* _EXERCISE DETAILS_
When the listing below reaches the line that has "Exif IFD Pointer", start reproducing exactly; stop after the line that has "Principales", and drop the pictures.

BEGIN

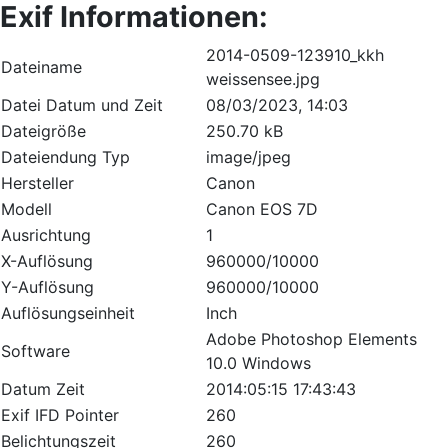
Exif Informationen:
2014-0509-123910_kkh
Dateiname
weissensee.jpg
Datei Datum und Zeit
08/03/2023, 14:03
Dateigröße
250.70 kB
Dateiendung Typ
image/jpeg
Hersteller
Canon
Modell
Canon EOS 7D
Ausrichtung
1
X-Auflösung
960000/10000
Y-Auflösung
960000/10000
Auflösungseinheit
Inch
Adobe Photoshop Elements
Software
10.0 Windows
Datum Zeit
2014:05:15 17:43:43
Exif IFD Pointer
260
Belichtungszeit
260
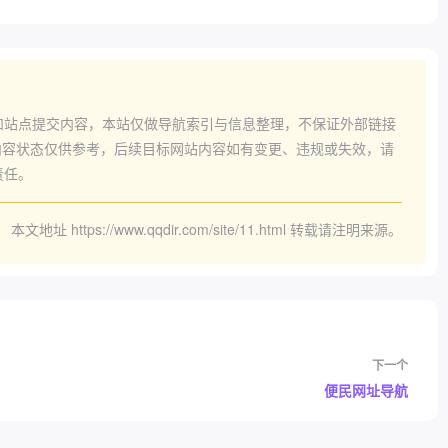
和站点提交内容，本站仅做导航索引与信息整理，不保证外部链接
容状态仅供参考，后续目标网站内容如有变更、违规或失效，请
责任。
本文地址
https://www.qqdir.com/site/11.html
转载请注明来源。
下一个
便民网址导航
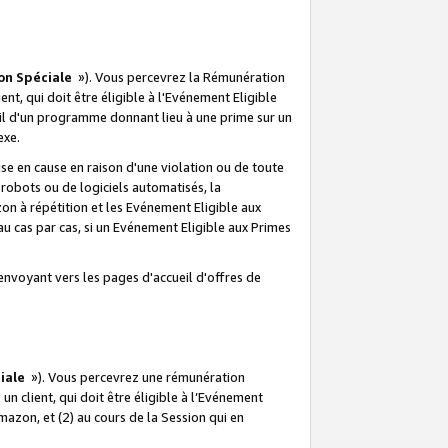
on Spéciale
»). Vous percevrez la Rémunération
lient, qui doit être éligible à l'Evénement Eligible
ueil d'un programme donnant lieu à une prime sur un
exe.
e en cause en raison d'une violation ou de toute
e robots ou de logiciels automatisés, la
n à répétition et les Evénement Eligible aux
au cas par cas, si un Evénement Eligible aux Primes
envoyant vers les pages d'accueil d'offres de
iale
»). Vous percevrez une rémunération
 un client, qui doit être éligible à l’Evénement
Amazon, et (2) au cours de la Session qui en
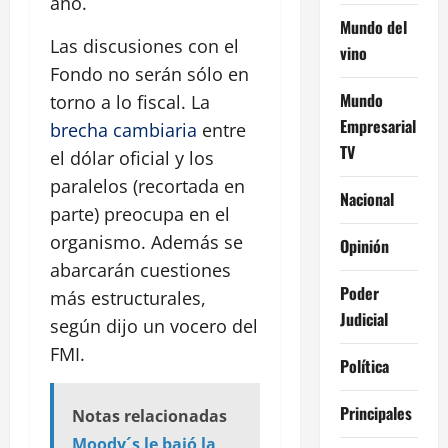
año.
Mundo del
Las discusiones con el
vino
Fondo no serán sólo en
Mundo
torno a lo fiscal. La
Empresarial
brecha cambiaria
entre
TV
el dólar oficial y los
paralelos (recortada en
Nacional
parte) preocupa en el
organismo. Además se
Opinión
abarcarán cuestiones
Poder
más estructurales,
Judicial
según dijo un vocero del
FMI.
Política
Principales
Notas relacionadas
Moody´s le bajó la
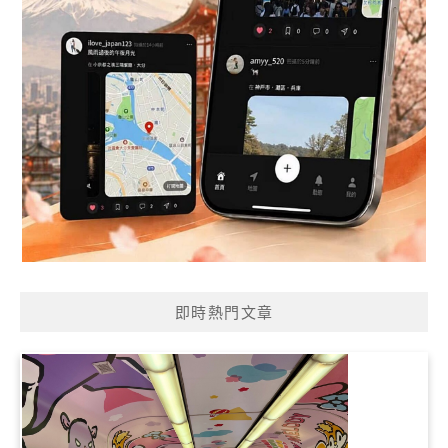
即時熱門文章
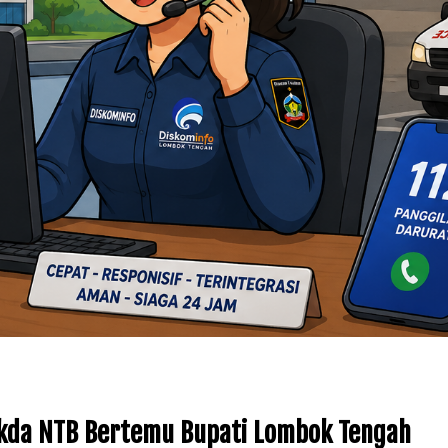
da NTB Bertemu Bupati Lombok Tengah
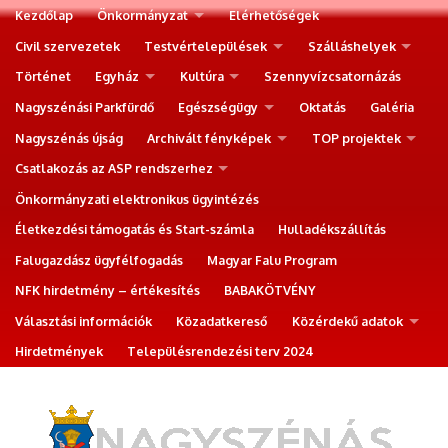
Kezdőlap
Önkormányzat
Elérhetőségek
Civil szervezetek
Testvértelepülések
Szálláshelyek
Történet
Egyház
Kultúra
Szennyvízcsatornázás
Nagyszénási Parkfürdő
Egészségügy
Oktatás
Galéria
Nagyszénás újság
Archivált fényképek
TOP projektek
Csatlakozás az ASP rendszerhez
Önkormányzati elektronikus ügyintézés
Életkezdési támogatás és Start-számla
Hulladékszállítás
Falugazdász ügyfélfogadás
Magyar Falu Program
NFK hirdetmény – értékesítés
BABAKÖTVÉNY
Választási információk
Közadatkereső
Közérdekű adatok
Hirdetmények
Településrendezési terv 2024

END

* _EXERCISE OUTPUT_
Exif IFD Pointer
260
Belichtungszeit
260
和站点提交内容，本站仅做导航索引与信息整理，不保证外部链接
容状态仅供参考，后续目标网站内容如有变更、违规或失效，请
责任。
本文地址
https://www.qqdir.com/site/11.html
转载请注明来源。
下一个
便民网址导航
on Spéciale
»). Vous percevrez la Rémunération
lient, qui doit être éligible à l'Evénement Eligible
ueil d'un programme donnant lieu à une prime sur un
exe.
e en cause en raison d'une violation ou de toute
e robots ou de logiciels automatisés, la
n à répétition et les Evénement Eligible aux
au cas par cas, si un Evénement Eligible aux Primes
envoyant vers les pages d'accueil d'offres de
iale
»). Vous percevrez une rémunération
 un client, qui doit être éligible à l’Evénement
Amazon, et (2) au cours de la Session qui en
año.
Mundo del
Las discusiones con el
vino
Fondo no serán sólo en
Mundo
torno a lo fiscal. La
Empresarial
brecha cambiaria
entre
TV
el dólar oficial y los
paralelos (recortada en
Nacional
parte) preocupa en el
organismo. Además se
Opinión
abarcarán cuestiones
Poder
más estructurales,
Judicial
según dijo un vocero del
FMI.
Política
Principales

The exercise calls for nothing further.